Refutation: The ability of biometric screenings to produce a sizeable number of life-changing early detections depends largely on their accuracy and reliability. As was noted below the first claimed benefit, some of the more commonly used tests lack an appropriate level of objectivity or reliability. Moreover, many employees are likely already aware of their main risk factors. For example, individuals who are identified as "high risk" because of their weight or blood cholesterol levels probably had some idea of their health status. Confirming their suspicions through screening is therefore unlikely to have a significant impact on the trajectory of their conditions or save on healthcare costs.


Myth #3: Biometric Screenings Motivate Employees To Adopt Healthy Behaviors

Biometric screenings are often implemented under the assumption that once employees "know their numbers," this will motivate them to change their behaviors in ways that allow them to mitigate their health risks.

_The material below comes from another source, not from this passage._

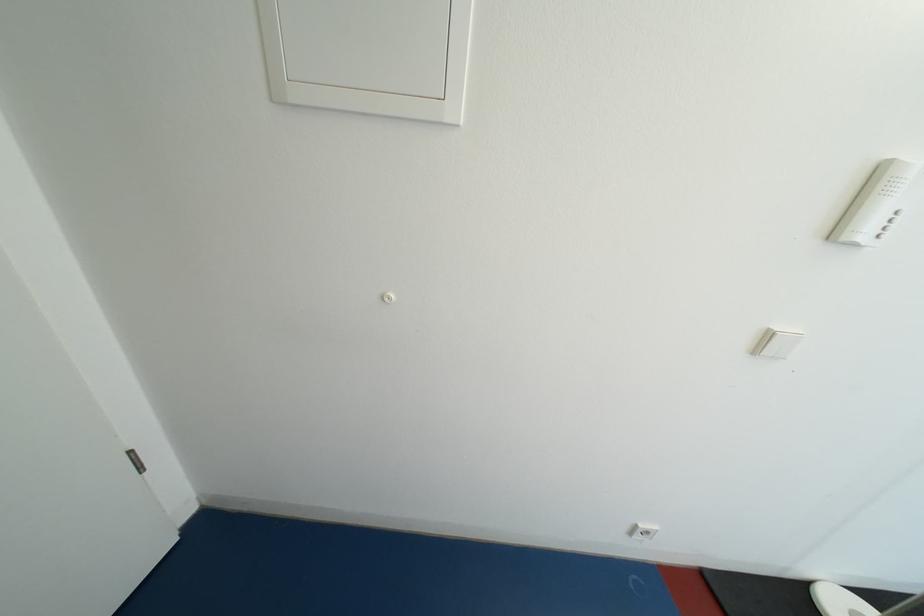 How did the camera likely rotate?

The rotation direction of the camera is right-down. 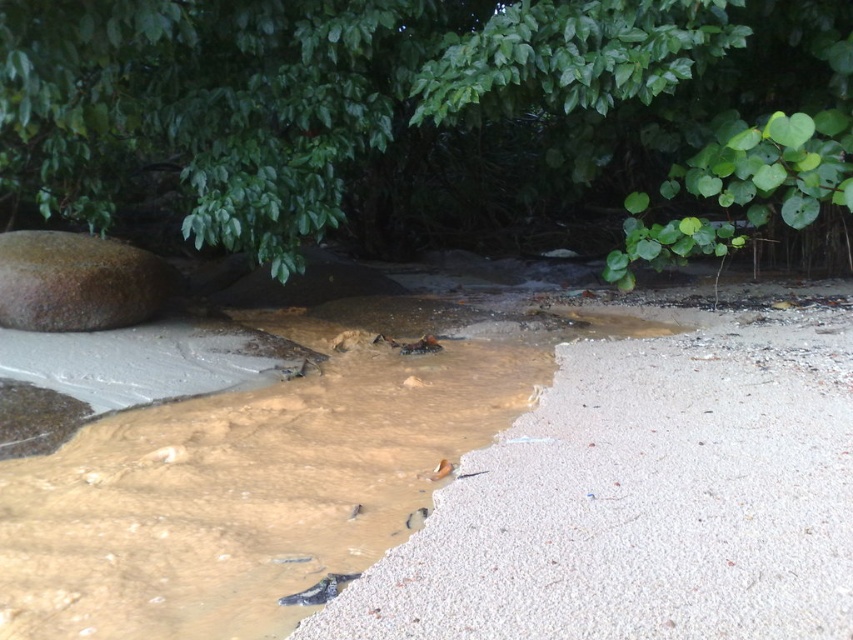 Consider the image. Does brown sandy beach at center have a larger size compared to brown muddy water at center?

Refutation: Though it’s intuitive to think one would change their unhealthy habits after a biometric screening result indicating the presence of risk factors, experts argue that credible empirical evidence is hard to come by. In their editorial on the usefulness of employer-sponsored biometric screenings, Drs. Bruce Sherman and Carol Addy note, "efforts to find published evidence regarding the impact of biometric screening on individual behaviors have proved surprisingly fruitless." Thus, while biometric screenings may result in behavior change, there is currently insufficient scientific evidence to support this.

What Wellness Solutions Should Organizations Offer Instead Of Biometric Screening?

Despite evidence, biometric screenings stay alive in the workplace and continue to fall short in achieving what employers hope for. The key thing to note is that the recommended behavior changes are similar for many of the health risks that biometric screenings are supposed to test for. Employers are better off directing their limited budgets towards implementing a workplace wellness program that encourages lifestyle change. Along with increasing access to a primary care physician, solutions include nutrition counseling, fitness programs, and health coaching.